When viewed alongside Ariella Azoulay‘s ‘Civil Contract of Photography‘ makes a powerful case for photography being a much more collective activity than it seems at first glance. See my earlier notes on Azoulay’s writing, here.
‘Today it is no longer a question of employing political theory, theatre history, performance studies, cultural policy and architecture to analyse participatory art and to rewrite art history from an invested political position (Marxism, psychoanalysis, linguistics) … so much as to acknowledge that it is impossible adequately to address a socially oriented art without turning to these disciplines, and that this interdisciplinarity parallels (and stems from) the ambition and content of art itself’ (pg 7),
And one of Azoulay’s main points is that photography, as a community activity, can help restore citizen’s rights:
‘The photograph always includes a supplement that makes it possible to show that what ‘was there’ [Barthes] wasn’t there necessarily in that way’ (pg 94)
‘Photography is a broad community – borderless and open – and ‘cannot be defined in terms of a common professional interest in photography’ (pg 97)
It was called ‘The Day Before Christmas ‘.
The idea was that people would submit a single, tagged image taken on Christmas Eve, 2005, to the Flickr group The Day Before Christmas.
We wanted to capture how people felt and what they were doing just before Christmas. From the briefing:
We are inclusive and encourage people from ALL parts of the world to express their thoughts in photographs – this is not a “religious” group. We chose December 24th because it is a special day in so many parts on the world, when families and friends come together, and a time when we all start to reflect on the year just past. It is also two days before the first anniversary of the dreadful Asian Tsunami.
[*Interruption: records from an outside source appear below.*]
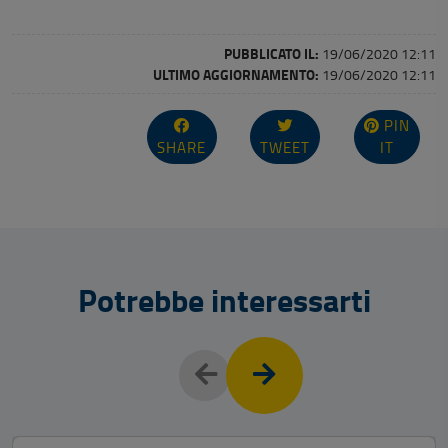
PUBBLICATO IL:
19/06/2020 12:11
ULTIMO AGGIORNAMENTO:
19/06/2020 12:11
PIN
SHARE
TWEET
IT
Potrebbe interessarti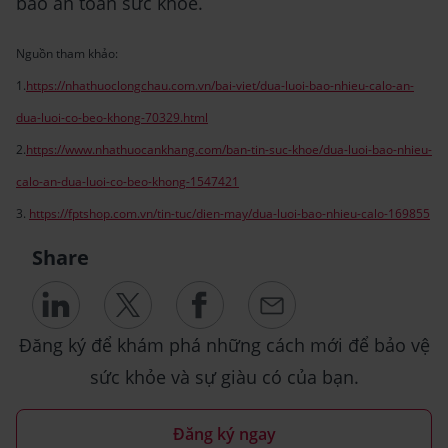
bảo an toàn sức khỏe.
Nguồn tham khảo:
1.
https://nhathuoclongchau.com.vn/bai-viet/dua-luoi-bao-nhieu-calo-an-
dua-luoi-co-beo-khong-70329.html
2.
https://www.nhathuocankhang.com/ban-tin-suc-khoe/dua-luoi-bao-nhieu-
calo-an-dua-luoi-co-beo-khong-1547421
3.
https://fptshop.com.vn/tin-tuc/dien-may/dua-luoi-bao-nhieu-calo-169855
Share
Đăng ký để khám phá những cách mới để bảo vệ
sức khỏe và sự giàu có của bạn.
Đăng ký ngay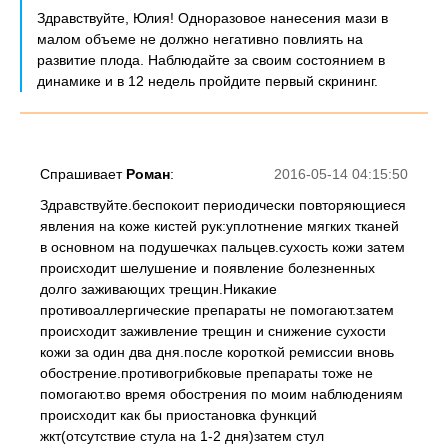
Здравствуйте, Юлия! Одноразовое нанесения мази в
малом объеме не должно негативно повлиять на
развитие плода. Наблюдайте за своим состоянием в
динамике и в 12 недель пройдите первый скрининг.
Спрашивает
Роман
:
2016-05-14 04:15:50
Здравствуйте.беспокоит периодически повторяющиеся
явления на коже кистей рук:уплотнение мягких тканей
в основном на подушечках пальцев.сухость кожи затем
происходит шелушение и появление болезненных
долго заживающих трещин.Никакие
противоаллергические препараты не помогают.затем
происходит заживление трещин и снижение сухости
кожи за один два дня.после короткой ремиссии вновь
обострение.противогрибковые препараты тоже не
помогают.во время обострения по моим наблюдениям
происходит как бы приостановка функций
жкт(отсутствие стула на 1-2 дня)затем стул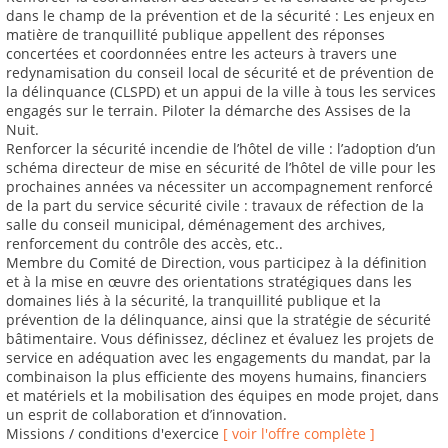
dans le champ de la prévention et de la sécurité : Les enjeux en
matière de tranquillité publique appellent des réponses
concertées et coordonnées entre les acteurs à travers une
redynamisation du conseil local de sécurité et de prévention de
la délinquance (CLSPD) et un appui de la ville à tous les services
engagés sur le terrain. Piloter la démarche des Assises de la
Nuit.
Renforcer la sécurité incendie de l’hôtel de ville : l’adoption d’un
schéma directeur de mise en sécurité de l’hôtel de ville pour les
prochaines années va nécessiter un accompagnement renforcé
de la part du service sécurité civile : travaux de réfection de la
salle du conseil municipal, déménagement des archives,
renforcement du contrôle des accès, etc..
Membre du Comité de Direction, vous participez à la définition
et à la mise en œuvre des orientations stratégiques dans les
domaines liés à la sécurité, la tranquillité publique et la
prévention de la délinquance, ainsi que la stratégie de sécurité
bâtimentaire. Vous définissez, déclinez et évaluez les projets de
service en adéquation avec les engagements du mandat, par la
combinaison la plus efficiente des moyens humains, financiers
et matériels et la mobilisation des équipes en mode projet, dans
un esprit de collaboration et d’innovation.
Missions / conditions d'exercice
[ voir l'offre complète ]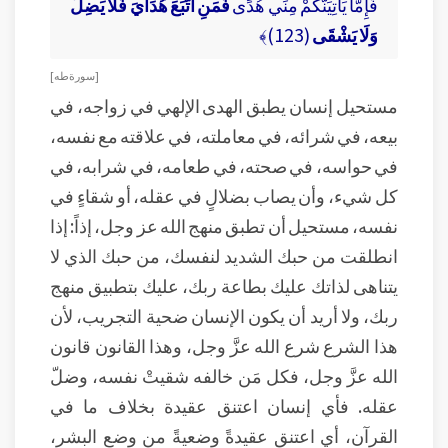
فَإِمَّا يَأْتِيَنَّكُمْ مِنِّي هُدًى
فَمَنِ اتَّبَعَ هُدَايَ فَلَا يَضِلُّ
وَلَا يَشْقَى
(123)﴾
[ سورة طه ]
مستحيل إنسان يطبق الهدى الإلهي في زواجه، في
بيعه، في شرائه، في معاملته، في علاقته مع نفسه،
في حواسه، في صحته، في طعامه، في شرابه، في
كل شيء، وأن يصاب بضلالٍ في عقله، أو شقاءٍ في
نفسه، مستحيل أن تطبق منهج الله عز وجل، إذاً: إذا
انطلقت من حبك الشديد لنفسك، من حبك الذي لا
يتناهى لذاتك عليك بطاعة ربك، عليك بتطبيق منهج
ربك، ولا أريد أن يكون الإنسان ضحية التجريب، لأن
هذا الشرع شرع الله عزَّ وجل، وهذا القانون قانون
الله عزَّ وجل، فكل مَن خالفه شقيتْ نفسه، وضلّ
عقله. فأي إنسان اعتنق عقيدة بخلاف ما في
القرآن، أي اعتنق عقيدةً وضعيةً من وضع البشر،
So, a day with much thought and emotion attached to it. We would like your pictures to be eclectic – social documentary, photomontage, travel … even abstract. What we do not want are “traditional” holiday season snaps! All we ask is that pictures are suitable for a “general” audience.
We also asked everyone to use a Creative Commons License … allowing non-profit derivative use (i.e. what is called “Attribution, Non Commercial”). That allows the creation of archives, montages, posting in other pools etc.
Almost 300 images were submitted in 24 hours. Our daughter, Victoria, helped collate them and we created a website which is still in existence today. Of course, some of the original images have been deleted as accounts have changed, but a surprising number are still there.
Looking back, it provides a fascinating global glimpse into Christmas.
It also was an exercise in collaboration and participation.
The collaboration to make it happen was mainly via myself and my daughter – and the participation came via non-curated images and tags from across the world. If I recall, everyone that promised to deliver an image in the run up to the event did so.
There was little social media to advertise it – just Flickr.
Recall that Flickr started less than 2 years earlier, in February 2004, ironically the same month Facebook was founded. And Facebook was only focused on users on University campuses until autumn 2006, when it started to open up to the general population with email addresses.
Azoulay, Ariella. 2008. The Civil Contract of Photography. New York: Zone Books.
Bishop, Claire. 2012. Artificial Hells. London: Verso Books.
Bishop, Claire. 2013. Radical Museology. London: Koenig Books.